For simplicity, I took, $X\subset \mathbb{R}^2$, such that $p=0\times 0$ and $a_1=1\times 0$, so that consider the subspace topology of $X$ in $\mathbb{R}^2$
First let, $X=\bigcup_{i=1}^{\infty}X_i$, where $X_i$ is the "infinite broom" inside $(a_{i+1},a_i]$. Note that $X_i$ 's are path connected.
Now consider a connected nbh of $p$, say $U$. It contains $a_n$ and $a_{n+1}$ but not $a_{n-1}$. So the open set contains the upper bound point $\overline{a_n+\epsilon}\times c$, for some $\epsilon,c>0$. So to have $U$ connected, we need $a_{n-1}$ inside $U$. In this way we need $a_1$ to be inside $U$. Then $U$ must contain the segment $(0\times 0,1\times 0)$, which contradicts the definition of locally connectedness at a point.
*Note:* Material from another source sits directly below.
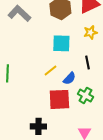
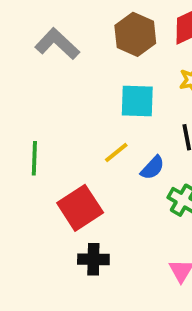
red square: (59, 99) -> (80, 208), moved, turned -30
Can anyone check if this is ok or not?
Altough, don't know how to show weakly local connectedness at $p$.
 A: Your part on connectedness is quite ok, but it needs some clarification. 
X is not locally connected
Because of the definition of $X$ as the space in the picture, it can be assumed that $X$ is in the real plane and has the subspace topology.
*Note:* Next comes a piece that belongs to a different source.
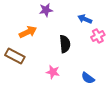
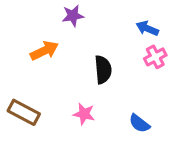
blue arrow: (85, 19) -> (147, 28), moved
brown rectangle: (15, 56) -> (24, 112), moved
Consider a (small) open neighbourhood of $p$, so an open ball $B$, such that there exist $n \in \mathbb{N}$ with $a_n$ not in $B$, but $a_{n+1}$ is in $B$, then because the ball is open there will be some part of some stalks of the $n$th-broom lying in $B$, this implies the non-local connectedness of the space.
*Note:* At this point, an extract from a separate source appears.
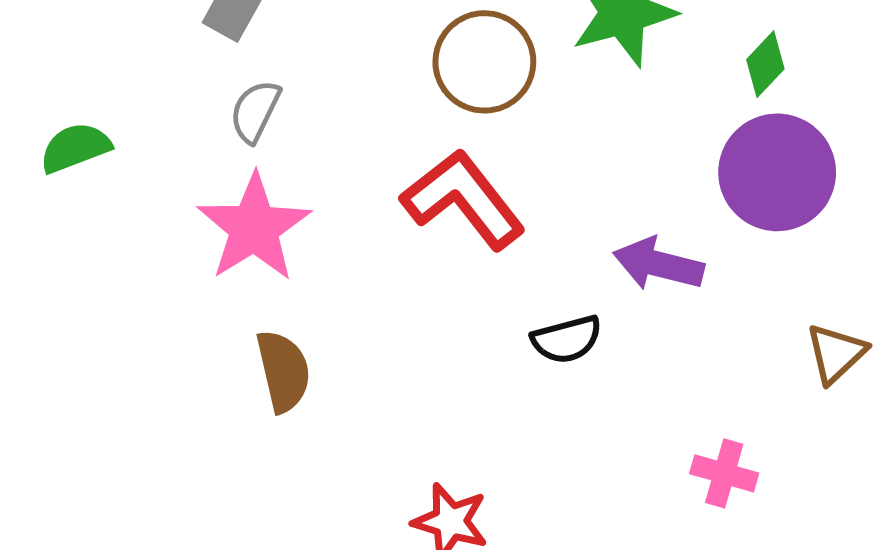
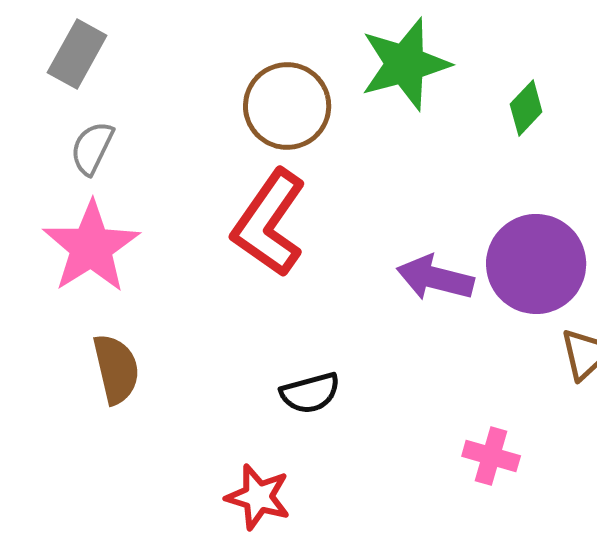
purple circle: (777, 172) -> (536, 264), moved
red L-shape: (463, 199) -> (269, 223), turned -107
black semicircle: (567, 339) -> (310, 393), moved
Remark: We want a small neighbourhood because we want to show a local property, then the fact that such $n$ exists is a tautological statement about what an open ball is
X is weakly connected in $p$
We have to show that $X$ is weakly connected in $p$
To be weakly connected in $p$ means that given an open neighbourhood of $p$, I can find a subset of this neighbourhood such that $p$ is in the interior of this subset, and this subset is connected. 
So, the difference with local connectedness is that this subset needs not to be open.
Given a small neighbourhood $B_\epsilon$ of $p$ of radius $\epsilon$, then there exist $N \in \mathbb{N}$ such that $a_n \in B_\epsilon$ for all $n > N$, then I can take the subspace of $X$ including $p$ and every broom until the $n$th-one , $n>N$, this space is (obviously not open but) connected and its interior contains $p$, so $X$ is weakly connected in $p$.
Remark: Note that an interior point is with respect to $X$, so using the induced topology 
A: From the definition
Take end point $(\frac{1}{n+1},\frac{1}{m}) \in B(p, \epsilon$) for $m \ge n$  .But $(\frac{1}{n+1},\frac{1}{m})=(\frac{1}{n+1},\frac{1}{n}) \cup(\frac{1}{n+1},\frac{1}{m})$
Now visualize the diagram of broom
you will see  $a_n= (1/n,0) \in (\frac{1}{n+1} , \frac{1}{m})$ and $a_n  \notin(\frac{1}{n+1},\frac{1}{n})$
This implies $X$ is not locally connected at $p$